▸ TASK PROMPT: Each entry should be duplicated verbatim; its pictures should not be.

▸ Items listed in a dataset:
------------------------------------

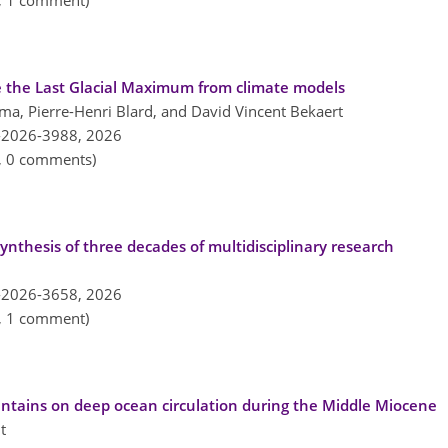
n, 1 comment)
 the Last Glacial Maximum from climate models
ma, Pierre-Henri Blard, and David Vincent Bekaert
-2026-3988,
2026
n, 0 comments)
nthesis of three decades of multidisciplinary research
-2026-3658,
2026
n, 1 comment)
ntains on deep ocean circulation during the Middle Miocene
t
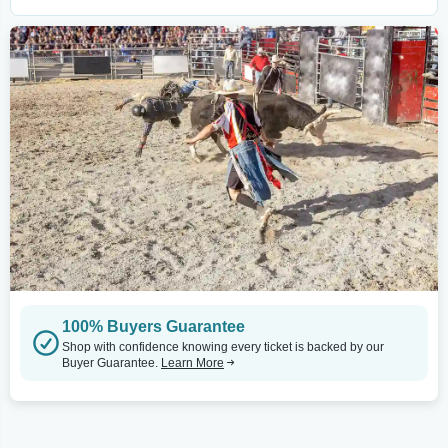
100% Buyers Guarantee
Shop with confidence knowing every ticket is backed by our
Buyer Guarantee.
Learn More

------------------------------------

▸ TASK SOLUTION:
n, 1 comment)
 the Last Glacial Maximum from climate models
ma, Pierre-Henri Blard, and David Vincent Bekaert
-2026-3988,
2026
n, 0 comments)
nthesis of three decades of multidisciplinary research
-2026-3658,
2026
n, 1 comment)
ntains on deep ocean circulation during the Middle Miocene
t
100% Buyers Guarantee
Shop with confidence knowing every ticket is backed by our
Buyer Guarantee.
Learn More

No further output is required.